In 2000, a study funded by the Asian Development Bank declared all logging companies in breach of their contracts with the government, noting illegal logging, failure to pay royalties and myriad human rights abuses.
Prime Minister Hun Sen subsequently banned logging while companies prepared plans for sustainably managing concessions, a World Bank-funded process that is ongoing.
Most recently, the Bank project’s review of 25-year forest management plans has recommended six companies for government approval.
If the government approves the six plans, logging companies will move to the five-year planning step, and, once those are approved, could resume logging.
Community members and NGOs have condemned the recommended plans for widespread inaccuracies, clear plagiarism between plans, and for trampling the rights of communities.
The plans set aside as community forest tracts that are actually agricultural land, scrubland and already-logged forest, according to comments from 1,579 people in 13 communes in and near the concessions, collected in August by NGO Forum of Cambodia and Oxfam Great Britain.
The plans include logging within sacred forests and cutting of resin trees, which are tapped by villagers for income and are protected by law, communities said. Companies also plan to restrict access to concession forest and roads.
The Bank maintains that these controversial details will be dealt with in the five-year plans, which will include more extensive community consultations.
In response to the maelstrom of criticism, the Bank issued a series of statements in August defending its project.
“[W]e need to clarify that the World Bank is not calling for the acceptance of those six plans…Nor are we actively supporting the companies. What the Bank did was support a process in which the concession companies had to prepare and disclose their plans for operating the concessions,” said Peter Stephens, communications manager for East Asia and the Pacific region, in an Aug 23 statement.
Stephens said the government bears the responsibility for final approval on the plans, and is waiting to receive the results of a separate, donor-funded independent review of the plans before approving any.
“The critical thing, as we see it, is for concessions or any other system of forest management to operate within the law, in a way that benefits the people of Cambodia,” Stephens said in the statement.

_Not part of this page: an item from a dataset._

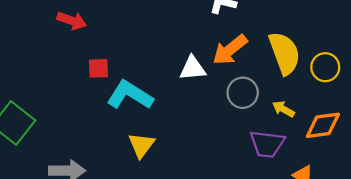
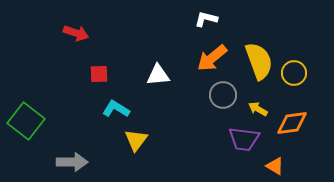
white triangle: (193, 68) -> (158, 75), moved
cyan L-shape: (130, 95) -> (116, 109), moved, size x0.7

Bird, the Oxfam country program director, and other critics have praised the Bank for its involvement in a difficult and corrupt sector, as well as for maintaining a dialogue with critics.
But the bulk of forestry experts, including an independent donor-funded review of the forestry sector, have argued that the whole system should be scrapped.

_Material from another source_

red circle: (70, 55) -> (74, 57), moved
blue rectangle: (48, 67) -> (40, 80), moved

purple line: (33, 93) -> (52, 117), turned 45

“If the bank was to choose to accept the message of the forest review, the logical thing to do would be to cancel the project,” Bird said.

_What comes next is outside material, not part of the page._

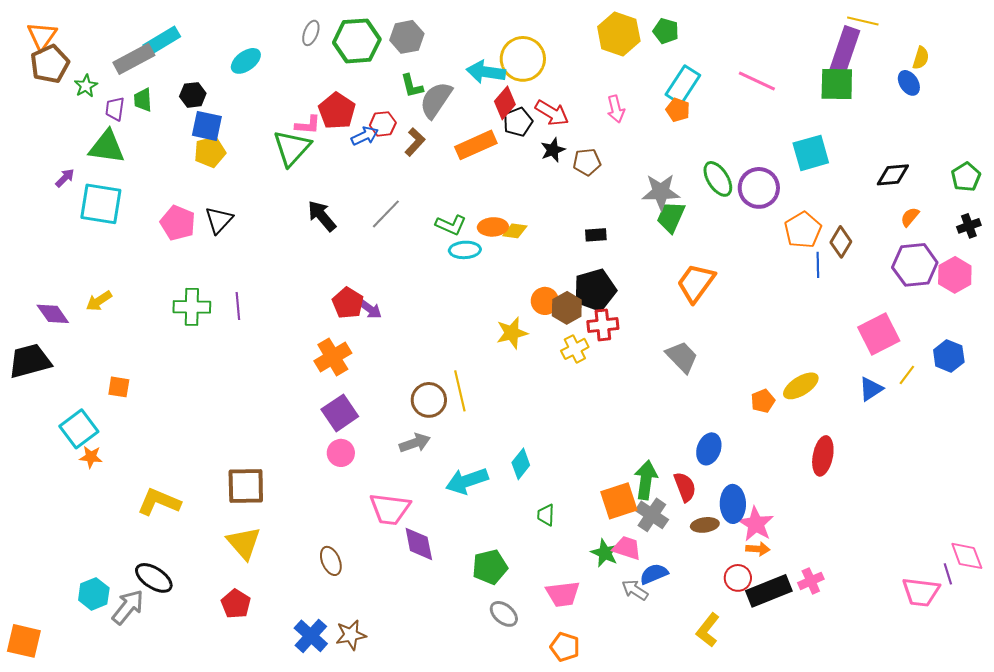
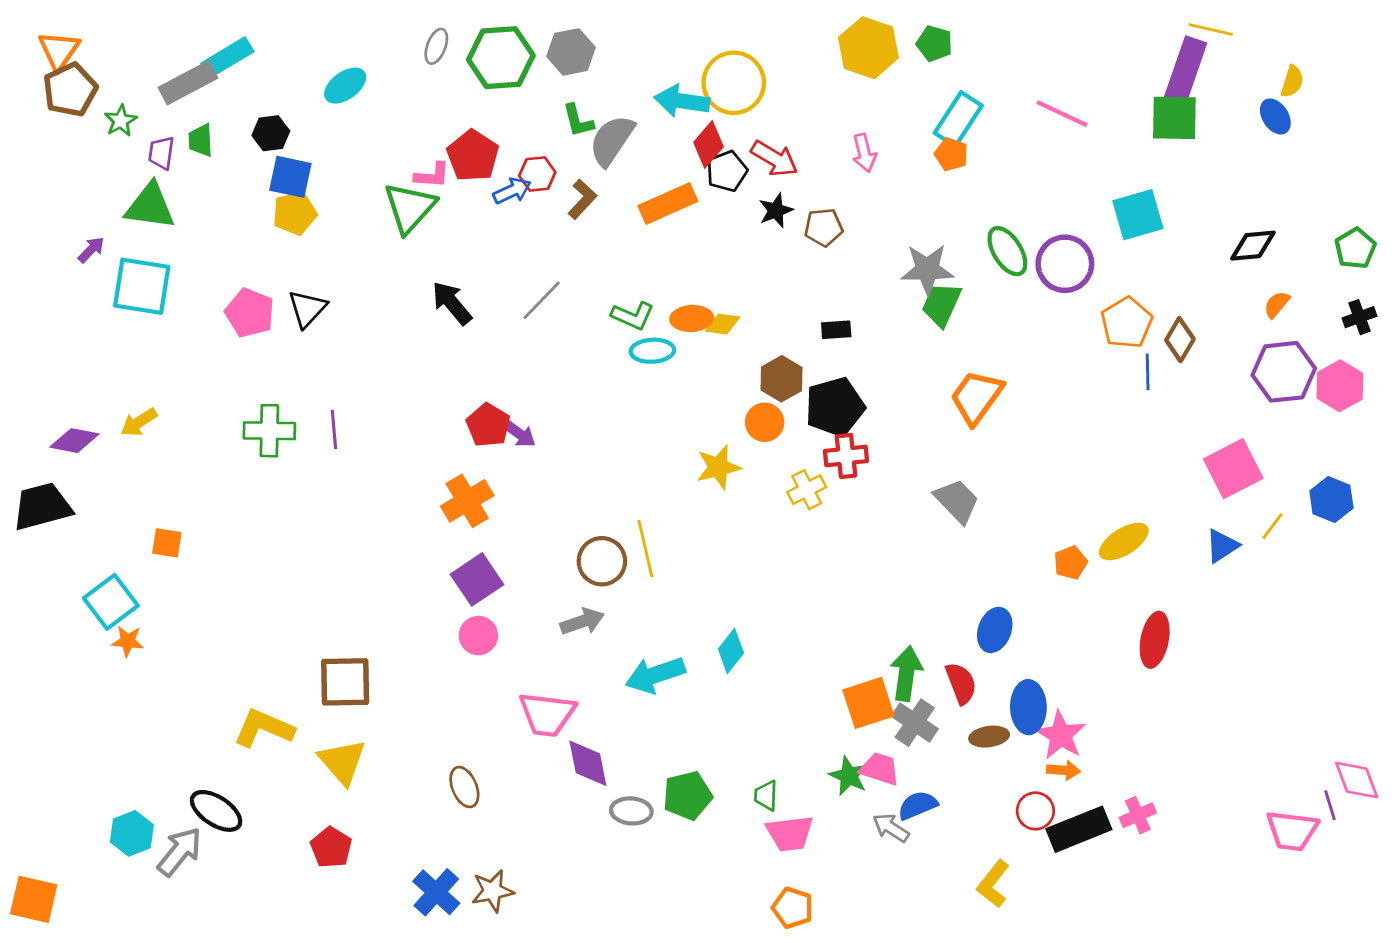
brown hexagon: (567, 308) -> (781, 379), moved
purple diamond: (53, 314) -> (74, 441), turned -44
yellow L-shape: (159, 502) -> (264, 728), moved
green trapezoid: (546, 515) -> (766, 795), moved
gray ellipse: (504, 614) -> (631, 811), moved, turned -36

“That won’t solve the problem if it just heads to a vacuum, but it would allow space for other management options to be tried out at a national level and receive the same level of support the Bank has given for concessions.”
Villagers, however, have little faith in the commitment of companies or the government to protect the rights of local people. At the end of 2002, police used electric batons to beat villagers who were protesting outside the Ministry of Agriculture to get officials to consider their comments on the first set of plans.
“Villagers do not want to allow concession guards into their villages and forest areas. In the past, they have threatened people with guns, hunted wildlife, used grenades to catch fish, raped women and shown no respect to villagers,” community members said in the report by NGO Forum and Oxfam GB.